Records from a dataset
※
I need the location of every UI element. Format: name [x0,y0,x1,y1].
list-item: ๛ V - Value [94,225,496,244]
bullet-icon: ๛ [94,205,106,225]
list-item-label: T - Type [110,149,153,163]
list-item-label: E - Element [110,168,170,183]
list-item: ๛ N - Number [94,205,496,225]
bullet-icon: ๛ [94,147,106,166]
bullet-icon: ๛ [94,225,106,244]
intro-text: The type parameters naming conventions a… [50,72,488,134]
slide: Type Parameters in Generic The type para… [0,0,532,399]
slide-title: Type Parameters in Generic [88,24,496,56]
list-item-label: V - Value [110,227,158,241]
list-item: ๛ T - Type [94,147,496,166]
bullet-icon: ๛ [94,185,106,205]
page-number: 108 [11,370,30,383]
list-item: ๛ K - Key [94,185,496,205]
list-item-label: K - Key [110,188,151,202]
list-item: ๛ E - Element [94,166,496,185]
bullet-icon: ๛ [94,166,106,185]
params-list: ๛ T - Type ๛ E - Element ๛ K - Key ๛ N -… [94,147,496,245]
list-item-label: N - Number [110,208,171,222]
※
• _Task requirements_
With nothing added or dropped, reproduce all the data exactly.

• _Result for this task_
I need the location of every UI element. Format: name [x0,y0,x1,y1].
list-item: ๛ V - Value [94,225,496,244]
bullet-icon: ๛ [94,205,106,225]
list-item-label: T - Type [110,149,153,163]
list-item-label: E - Element [110,168,170,183]
list-item: ๛ N - Number [94,205,496,225]
bullet-icon: ๛ [94,147,106,166]
bullet-icon: ๛ [94,225,106,244]
intro-text: The type parameters naming conventions a… [50,72,488,134]
slide: Type Parameters in Generic The type para… [0,0,532,399]
slide-title: Type Parameters in Generic [88,24,496,56]
list-item-label: V - Value [110,227,158,241]
list-item: ๛ T - Type [94,147,496,166]
bullet-icon: ๛ [94,185,106,205]
page-number: 108 [11,370,30,383]
list-item: ๛ K - Key [94,185,496,205]
list-item-label: K - Key [110,188,151,202]
list-item: ๛ E - Element [94,166,496,185]
bullet-icon: ๛ [94,166,106,185]
params-list: ๛ T - Type ๛ E - Element ๛ K - Key ๛ N -… [94,147,496,245]
list-item-label: N - Number [110,208,171,222]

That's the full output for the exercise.